If we see our medical professionals as having vocations – and I think that is a good thing – the word meaning “to take up an occupation to which a person is specially drawn or for which the individual is suited, trained or qualified”. It does not mean that they have to be in the dental or medical version of Holy Orders or monasticism. Nor should they accept the limits of what they can or will do by virtue of devalued contract with a now disgraced government advised by a CDO with an agenda. For too long the NHS itself has been used as an excuse by people working within it for results that are poor or for treatment that is not what they would choose for themselves or their family. (I have written before of my father suffering from pressure sores whilst a patient in the University Hospital of Wales.)
In the wake of Bristol, Staffordshire, etc with numerous reports and initiatives isn’t it time that everyone got rid of the attitude of Wilful Blindness, spoke the truth and acted accordingly. Edmund Burke said, “all that evil needs to prevail is for good men to do nothing”. How have we reached this position? One of many reasons is by all of us failing to say “enough is enough” and loudly enough.
I’m happy to have signed Tony Kilcoyne’s recent “Big Lie” letter.
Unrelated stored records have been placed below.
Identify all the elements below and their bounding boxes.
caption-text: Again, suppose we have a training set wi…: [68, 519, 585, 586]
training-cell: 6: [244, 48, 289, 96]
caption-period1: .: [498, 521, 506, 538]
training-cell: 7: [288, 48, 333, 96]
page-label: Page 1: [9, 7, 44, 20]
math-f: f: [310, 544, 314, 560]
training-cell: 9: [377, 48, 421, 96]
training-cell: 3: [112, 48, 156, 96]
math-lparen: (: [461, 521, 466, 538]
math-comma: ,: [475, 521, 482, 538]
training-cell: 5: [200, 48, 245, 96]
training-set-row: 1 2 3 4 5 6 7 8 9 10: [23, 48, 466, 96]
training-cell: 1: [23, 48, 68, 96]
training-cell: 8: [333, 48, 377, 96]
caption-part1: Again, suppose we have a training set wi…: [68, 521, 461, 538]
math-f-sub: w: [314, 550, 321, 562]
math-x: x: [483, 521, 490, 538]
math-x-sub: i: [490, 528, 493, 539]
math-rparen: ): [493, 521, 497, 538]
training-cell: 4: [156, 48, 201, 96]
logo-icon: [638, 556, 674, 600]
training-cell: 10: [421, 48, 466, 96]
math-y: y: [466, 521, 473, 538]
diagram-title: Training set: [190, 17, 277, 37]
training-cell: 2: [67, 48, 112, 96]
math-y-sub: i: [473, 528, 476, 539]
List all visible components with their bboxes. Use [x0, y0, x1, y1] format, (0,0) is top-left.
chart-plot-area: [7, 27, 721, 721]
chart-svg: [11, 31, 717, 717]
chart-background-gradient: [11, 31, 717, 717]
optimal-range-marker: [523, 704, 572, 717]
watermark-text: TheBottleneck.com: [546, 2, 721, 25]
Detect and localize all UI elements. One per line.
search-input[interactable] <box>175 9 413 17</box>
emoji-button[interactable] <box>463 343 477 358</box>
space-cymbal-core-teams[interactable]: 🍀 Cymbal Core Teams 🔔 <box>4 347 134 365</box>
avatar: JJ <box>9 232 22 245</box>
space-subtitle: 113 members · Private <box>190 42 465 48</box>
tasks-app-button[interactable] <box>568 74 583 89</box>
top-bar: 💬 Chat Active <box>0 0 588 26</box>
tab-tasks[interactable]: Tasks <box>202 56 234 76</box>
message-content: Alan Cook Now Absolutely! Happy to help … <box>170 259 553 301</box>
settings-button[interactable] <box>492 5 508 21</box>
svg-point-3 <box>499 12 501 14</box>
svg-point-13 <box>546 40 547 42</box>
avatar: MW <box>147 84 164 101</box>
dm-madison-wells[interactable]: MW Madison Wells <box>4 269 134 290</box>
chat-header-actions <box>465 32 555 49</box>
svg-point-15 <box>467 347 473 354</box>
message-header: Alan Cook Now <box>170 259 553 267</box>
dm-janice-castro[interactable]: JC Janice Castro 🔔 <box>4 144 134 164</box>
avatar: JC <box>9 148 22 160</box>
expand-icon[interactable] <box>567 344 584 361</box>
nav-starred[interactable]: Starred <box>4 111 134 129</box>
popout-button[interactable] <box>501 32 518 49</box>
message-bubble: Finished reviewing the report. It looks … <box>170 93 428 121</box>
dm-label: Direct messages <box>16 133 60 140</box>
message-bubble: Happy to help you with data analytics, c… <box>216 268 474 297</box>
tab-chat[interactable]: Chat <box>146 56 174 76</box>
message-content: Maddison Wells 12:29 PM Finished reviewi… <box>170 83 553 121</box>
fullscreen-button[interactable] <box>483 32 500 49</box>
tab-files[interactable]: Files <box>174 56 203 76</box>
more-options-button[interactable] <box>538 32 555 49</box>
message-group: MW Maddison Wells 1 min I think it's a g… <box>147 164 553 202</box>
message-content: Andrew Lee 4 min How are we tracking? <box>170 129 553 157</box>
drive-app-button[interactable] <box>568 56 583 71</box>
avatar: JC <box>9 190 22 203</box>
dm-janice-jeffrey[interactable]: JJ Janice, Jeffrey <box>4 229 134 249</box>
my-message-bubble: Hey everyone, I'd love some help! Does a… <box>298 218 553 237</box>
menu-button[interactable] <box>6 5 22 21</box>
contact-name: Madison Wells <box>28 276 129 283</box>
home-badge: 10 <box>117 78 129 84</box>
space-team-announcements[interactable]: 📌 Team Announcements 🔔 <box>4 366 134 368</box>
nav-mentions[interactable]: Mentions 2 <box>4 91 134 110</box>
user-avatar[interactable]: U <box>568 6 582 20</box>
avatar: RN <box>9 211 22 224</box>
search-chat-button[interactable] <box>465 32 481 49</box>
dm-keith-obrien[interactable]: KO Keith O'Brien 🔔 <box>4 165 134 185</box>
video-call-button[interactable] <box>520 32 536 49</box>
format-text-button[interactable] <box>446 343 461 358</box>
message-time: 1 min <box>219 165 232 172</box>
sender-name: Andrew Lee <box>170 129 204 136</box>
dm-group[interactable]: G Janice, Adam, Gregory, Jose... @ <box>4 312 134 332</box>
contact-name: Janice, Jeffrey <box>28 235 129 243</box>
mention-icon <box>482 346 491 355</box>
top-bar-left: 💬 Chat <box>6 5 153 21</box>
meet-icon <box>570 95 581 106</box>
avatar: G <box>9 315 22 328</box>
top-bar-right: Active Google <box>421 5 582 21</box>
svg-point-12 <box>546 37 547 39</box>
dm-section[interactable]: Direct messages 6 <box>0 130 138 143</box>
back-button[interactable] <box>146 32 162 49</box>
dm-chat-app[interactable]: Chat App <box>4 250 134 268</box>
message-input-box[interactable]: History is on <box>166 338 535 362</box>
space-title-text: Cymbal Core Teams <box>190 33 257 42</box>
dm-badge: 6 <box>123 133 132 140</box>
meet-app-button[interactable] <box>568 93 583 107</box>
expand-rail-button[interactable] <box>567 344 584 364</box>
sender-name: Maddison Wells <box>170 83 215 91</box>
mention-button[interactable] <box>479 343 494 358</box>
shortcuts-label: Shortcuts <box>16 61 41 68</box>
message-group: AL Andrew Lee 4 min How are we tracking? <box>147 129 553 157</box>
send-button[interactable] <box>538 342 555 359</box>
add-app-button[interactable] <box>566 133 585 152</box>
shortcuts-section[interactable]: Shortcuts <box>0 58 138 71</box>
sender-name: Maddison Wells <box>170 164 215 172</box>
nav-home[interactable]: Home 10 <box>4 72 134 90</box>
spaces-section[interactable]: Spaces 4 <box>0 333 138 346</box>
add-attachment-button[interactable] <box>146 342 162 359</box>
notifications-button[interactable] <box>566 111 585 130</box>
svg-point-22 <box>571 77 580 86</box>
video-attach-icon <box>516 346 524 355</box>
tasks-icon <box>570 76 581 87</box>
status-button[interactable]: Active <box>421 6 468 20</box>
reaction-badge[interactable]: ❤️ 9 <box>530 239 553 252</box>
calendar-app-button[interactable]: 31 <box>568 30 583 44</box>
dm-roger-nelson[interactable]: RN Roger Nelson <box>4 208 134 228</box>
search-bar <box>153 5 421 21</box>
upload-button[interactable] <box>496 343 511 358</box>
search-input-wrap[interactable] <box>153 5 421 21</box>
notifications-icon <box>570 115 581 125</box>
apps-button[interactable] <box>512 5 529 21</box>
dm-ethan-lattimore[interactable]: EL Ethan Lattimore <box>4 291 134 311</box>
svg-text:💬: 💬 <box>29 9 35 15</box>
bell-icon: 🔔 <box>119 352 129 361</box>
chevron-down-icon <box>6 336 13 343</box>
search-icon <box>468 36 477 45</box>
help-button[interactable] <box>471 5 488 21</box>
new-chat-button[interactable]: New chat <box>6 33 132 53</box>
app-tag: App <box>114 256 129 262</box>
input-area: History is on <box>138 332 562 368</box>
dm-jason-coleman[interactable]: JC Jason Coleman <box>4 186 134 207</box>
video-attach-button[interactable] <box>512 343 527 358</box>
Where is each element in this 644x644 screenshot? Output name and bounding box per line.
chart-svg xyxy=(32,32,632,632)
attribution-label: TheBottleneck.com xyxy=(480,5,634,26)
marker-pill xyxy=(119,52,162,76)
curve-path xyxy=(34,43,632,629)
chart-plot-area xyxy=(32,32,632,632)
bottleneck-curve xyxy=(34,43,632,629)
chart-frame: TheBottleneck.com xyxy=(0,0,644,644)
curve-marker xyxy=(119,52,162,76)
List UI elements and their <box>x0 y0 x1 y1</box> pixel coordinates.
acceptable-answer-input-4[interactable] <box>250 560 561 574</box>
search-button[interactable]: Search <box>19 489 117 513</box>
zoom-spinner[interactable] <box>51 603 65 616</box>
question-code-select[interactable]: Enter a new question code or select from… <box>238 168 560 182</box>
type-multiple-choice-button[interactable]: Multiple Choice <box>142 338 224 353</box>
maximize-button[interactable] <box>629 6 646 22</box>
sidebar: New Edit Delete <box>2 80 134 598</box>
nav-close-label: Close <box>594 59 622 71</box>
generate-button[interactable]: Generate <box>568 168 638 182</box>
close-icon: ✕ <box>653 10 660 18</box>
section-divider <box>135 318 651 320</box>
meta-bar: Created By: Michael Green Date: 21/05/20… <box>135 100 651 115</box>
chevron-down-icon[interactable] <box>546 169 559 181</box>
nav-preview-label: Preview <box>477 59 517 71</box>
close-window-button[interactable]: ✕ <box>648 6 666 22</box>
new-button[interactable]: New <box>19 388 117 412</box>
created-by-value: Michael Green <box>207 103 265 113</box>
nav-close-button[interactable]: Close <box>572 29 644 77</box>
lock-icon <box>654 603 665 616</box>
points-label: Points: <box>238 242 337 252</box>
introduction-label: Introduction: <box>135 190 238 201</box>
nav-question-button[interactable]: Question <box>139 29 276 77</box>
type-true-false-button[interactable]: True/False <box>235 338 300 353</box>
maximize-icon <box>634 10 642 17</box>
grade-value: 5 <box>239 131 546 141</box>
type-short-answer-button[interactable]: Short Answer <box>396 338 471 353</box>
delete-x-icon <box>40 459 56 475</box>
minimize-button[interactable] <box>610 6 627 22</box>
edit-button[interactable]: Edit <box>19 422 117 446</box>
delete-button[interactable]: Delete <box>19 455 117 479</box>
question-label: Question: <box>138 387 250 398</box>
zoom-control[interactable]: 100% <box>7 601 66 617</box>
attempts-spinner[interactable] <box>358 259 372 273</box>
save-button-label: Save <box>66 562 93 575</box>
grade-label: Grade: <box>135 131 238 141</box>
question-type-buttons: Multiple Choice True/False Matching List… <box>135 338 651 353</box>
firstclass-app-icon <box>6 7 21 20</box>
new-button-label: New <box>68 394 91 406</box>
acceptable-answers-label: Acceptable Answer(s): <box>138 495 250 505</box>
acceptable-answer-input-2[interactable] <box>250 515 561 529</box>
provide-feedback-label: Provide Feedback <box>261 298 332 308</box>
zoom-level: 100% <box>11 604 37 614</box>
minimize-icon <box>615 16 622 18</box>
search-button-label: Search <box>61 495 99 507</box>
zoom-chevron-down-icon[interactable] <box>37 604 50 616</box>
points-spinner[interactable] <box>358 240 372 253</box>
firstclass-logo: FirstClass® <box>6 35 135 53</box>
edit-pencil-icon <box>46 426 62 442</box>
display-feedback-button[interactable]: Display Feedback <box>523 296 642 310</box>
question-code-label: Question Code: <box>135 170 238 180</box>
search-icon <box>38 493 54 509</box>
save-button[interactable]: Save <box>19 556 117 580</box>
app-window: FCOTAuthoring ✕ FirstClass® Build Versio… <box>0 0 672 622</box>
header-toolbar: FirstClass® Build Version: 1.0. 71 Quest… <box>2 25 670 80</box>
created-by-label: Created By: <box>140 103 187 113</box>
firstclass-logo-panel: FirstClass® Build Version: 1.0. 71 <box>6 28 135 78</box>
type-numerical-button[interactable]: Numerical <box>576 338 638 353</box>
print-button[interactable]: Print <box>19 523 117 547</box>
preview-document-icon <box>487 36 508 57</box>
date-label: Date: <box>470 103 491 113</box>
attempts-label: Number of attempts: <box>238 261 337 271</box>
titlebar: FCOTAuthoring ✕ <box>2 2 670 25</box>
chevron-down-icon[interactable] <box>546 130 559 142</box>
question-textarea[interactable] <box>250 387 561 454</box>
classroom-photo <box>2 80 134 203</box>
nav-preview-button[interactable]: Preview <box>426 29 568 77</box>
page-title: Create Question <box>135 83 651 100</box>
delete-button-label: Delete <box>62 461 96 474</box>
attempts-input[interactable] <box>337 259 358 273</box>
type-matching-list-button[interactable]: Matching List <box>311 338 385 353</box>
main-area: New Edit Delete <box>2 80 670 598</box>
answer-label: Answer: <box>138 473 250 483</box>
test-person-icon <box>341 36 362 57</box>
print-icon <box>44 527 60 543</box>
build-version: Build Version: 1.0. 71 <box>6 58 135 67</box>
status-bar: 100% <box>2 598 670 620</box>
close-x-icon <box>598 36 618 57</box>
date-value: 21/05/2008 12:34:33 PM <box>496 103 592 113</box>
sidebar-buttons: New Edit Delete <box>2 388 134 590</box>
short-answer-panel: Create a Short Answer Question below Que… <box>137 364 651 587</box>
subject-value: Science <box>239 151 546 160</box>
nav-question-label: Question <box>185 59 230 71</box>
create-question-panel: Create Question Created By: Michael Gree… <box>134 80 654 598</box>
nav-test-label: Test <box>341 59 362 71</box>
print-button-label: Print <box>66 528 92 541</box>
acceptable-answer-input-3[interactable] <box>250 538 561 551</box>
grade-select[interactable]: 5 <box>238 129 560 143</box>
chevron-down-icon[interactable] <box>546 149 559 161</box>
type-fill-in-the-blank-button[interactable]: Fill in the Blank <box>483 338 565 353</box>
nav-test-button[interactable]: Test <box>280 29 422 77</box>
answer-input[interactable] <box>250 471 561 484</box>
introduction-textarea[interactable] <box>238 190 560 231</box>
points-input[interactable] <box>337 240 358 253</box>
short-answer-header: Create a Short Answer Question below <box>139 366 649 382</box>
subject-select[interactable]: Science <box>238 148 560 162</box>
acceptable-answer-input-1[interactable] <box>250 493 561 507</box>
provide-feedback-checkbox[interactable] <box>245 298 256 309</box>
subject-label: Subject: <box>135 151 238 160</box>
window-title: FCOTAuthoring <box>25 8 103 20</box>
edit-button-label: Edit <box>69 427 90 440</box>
As ever the response of the lickspittle CDO for England, Barry Cockcroft, was predictable “no credible evidence etc…”
Here’s the news story from GDPUK followed by the reports in the Daily Telegraph.
“If you see a problem and don’t say there’s a problem then you are part of the problem.”
“Tony Kilcoyne’s ‘Big Lie’ letter has been published in the Daily Telegraph, together with an article in its News section, headlined: ‘NHS provision on the brink of crisis, ministers are told’. In a response Barry Cockcroft CDO NHS England is quoted as saying that “there is no credible evidence to support the suggestion that there is a ‘growing disaster’ in NHS dentistry.”
The article highlights the letter’s assertion that NHS dentistry is ‘unfit for purpose’, because successive governments have ‘shown an obsession with centralised targets and professionals are not being allowed to spend enough time with patients. The newspaper also notes that more than 100 ‘family dentists’ have signed the letter, which accuses ministers of hiding the ‘rotten truth’ about the ‘compromised and mismanaged’ system of state-funded dental treatment in England.
Dr Anthony Kilcoyne who organised the letter is quoted as saying that his colleagues felt ‘massive frustration’ at the pressure put on them to see patients as quickly as possible. He says: ‘I know dentists to whom the NHS is saying: “we are going to reduce your funding because you are spending too much time with patients and doing a good job.”
Barry Cockcroft responds by saying that access to NHS dentistry had increased by over 1.2 million since 2010. He added: “The improvement in oral health in this country over the last 30 years is something that the dental profession and the NHS should rightly be proud that it has played a part in. There is no credible evidence to support the suggestion that there is a ‘growing disaster’ in NHS dentistry.”